◆ **What to do**: All pictures must be dropped, while the entries are given again word for word.

◆ **Record extracts**:

····················

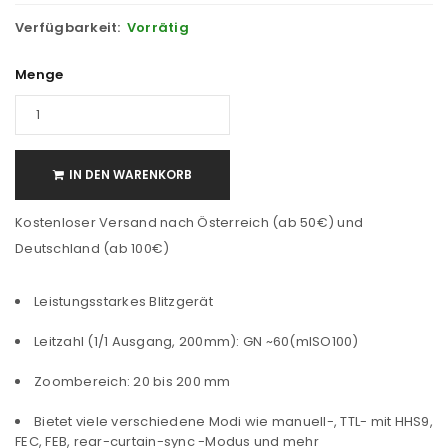
Verfügbarkeit:
Vorrätig
Menge
IN DEN WARENKORB
Kostenloser Versand nach Österreich (ab 50€) und
Deutschland (ab 100€)
Leistungsstarkes Blitzgerät
Leitzahl (1/1 Ausgang, 200mm): GN ~60(mISO100)
Zoombereich: 20 bis 200 mm
Bietet viele verschiedene Modi wie manuell-, TTL- mit HHS9,
FEC, FEB, rear-curtain-sync -Modus und mehr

····················

◆ **Problem solution**:
Verfügbarkeit:
Vorrätig
Menge
IN DEN WARENKORB
Kostenloser Versand nach Österreich (ab 50€) und
Deutschland (ab 100€)
Leistungsstarkes Blitzgerät
Leitzahl (1/1 Ausgang, 200mm): GN ~60(mISO100)
Zoombereich: 20 bis 200 mm
Bietet viele verschiedene Modi wie manuell-, TTL- mit HHS9,
FEC, FEB, rear-curtain-sync -Modus und mehr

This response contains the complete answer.